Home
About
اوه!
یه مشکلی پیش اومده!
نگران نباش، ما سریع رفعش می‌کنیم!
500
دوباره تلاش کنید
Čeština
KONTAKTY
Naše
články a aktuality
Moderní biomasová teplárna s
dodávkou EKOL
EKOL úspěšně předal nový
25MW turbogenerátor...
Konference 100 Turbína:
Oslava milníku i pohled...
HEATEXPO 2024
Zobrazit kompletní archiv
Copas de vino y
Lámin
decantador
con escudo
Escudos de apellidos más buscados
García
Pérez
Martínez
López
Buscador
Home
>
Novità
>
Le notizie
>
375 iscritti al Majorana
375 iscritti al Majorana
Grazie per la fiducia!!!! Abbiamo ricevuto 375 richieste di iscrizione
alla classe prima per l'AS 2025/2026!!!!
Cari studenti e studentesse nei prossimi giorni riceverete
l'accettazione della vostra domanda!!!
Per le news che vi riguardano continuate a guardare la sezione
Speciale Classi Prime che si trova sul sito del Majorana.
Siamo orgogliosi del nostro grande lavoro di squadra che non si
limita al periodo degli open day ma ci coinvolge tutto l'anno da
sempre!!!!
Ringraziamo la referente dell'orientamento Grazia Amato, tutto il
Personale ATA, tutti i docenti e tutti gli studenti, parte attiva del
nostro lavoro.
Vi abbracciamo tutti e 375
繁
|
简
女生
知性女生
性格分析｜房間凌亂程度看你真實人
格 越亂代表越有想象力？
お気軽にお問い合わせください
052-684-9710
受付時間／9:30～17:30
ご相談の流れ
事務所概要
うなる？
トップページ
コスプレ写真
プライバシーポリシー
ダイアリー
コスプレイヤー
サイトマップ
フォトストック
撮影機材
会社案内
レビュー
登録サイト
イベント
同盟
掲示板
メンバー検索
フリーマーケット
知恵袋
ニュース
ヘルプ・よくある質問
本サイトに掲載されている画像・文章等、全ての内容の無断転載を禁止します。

○ ○ ○ ○ ○

Every entry should be duplicated exactly as written.

Home
About
اوه!
یه مشکلی پیش اومده!
نگران نباش، ما سریع رفعش می‌کنیم!
500
دوباره تلاش کنید
Čeština
KONTAKTY
Naše
články a aktuality
Moderní biomasová teplárna s
dodávkou EKOL
EKOL úspěšně předal nový
25MW turbogenerátor...
Konference 100 Turbína:
Oslava milníku i pohled...
HEATEXPO 2024
Zobrazit kompletní archiv
Copas de vino y
Lámin
decantador
con escudo
Escudos de apellidos más buscados
García
Pérez
Martínez
López
Buscador
Home
>
Novità
>
Le notizie
>
375 iscritti al Majorana
375 iscritti al Majorana
Grazie per la fiducia!!!! Abbiamo ricevuto 375 richieste di iscrizione
alla classe prima per l'AS 2025/2026!!!!
Cari studenti e studentesse nei prossimi giorni riceverete
l'accettazione della vostra domanda!!!
Per le news che vi riguardano continuate a guardare la sezione
Speciale Classi Prime che si trova sul sito del Majorana.
Siamo orgogliosi del nostro grande lavoro di squadra che non si
limita al periodo degli open day ma ci coinvolge tutto l'anno da
sempre!!!!
Ringraziamo la referente dell'orientamento Grazia Amato, tutto il
Personale ATA, tutti i docenti e tutti gli studenti, parte attiva del
nostro lavoro.
Vi abbracciamo tutti e 375
繁
|
简
女生
知性女生
性格分析｜房間凌亂程度看你真實人
格 越亂代表越有想象力？
お気軽にお問い合わせください
052-684-9710
受付時間／9:30～17:30
ご相談の流れ
事務所概要
うなる？
トップページ
コスプレ写真
プライバシーポリシー
ダイアリー
コスプレイヤー
サイトマップ
フォトストック
撮影機材
会社案内
レビュー
登録サイト
イベント
同盟
掲示板
メンバー検索
フリーマーケット
知恵袋
ニュース
ヘルプ・よくある質問
本サイトに掲載されている画像・文章等、全ての内容の無断転載を禁止します。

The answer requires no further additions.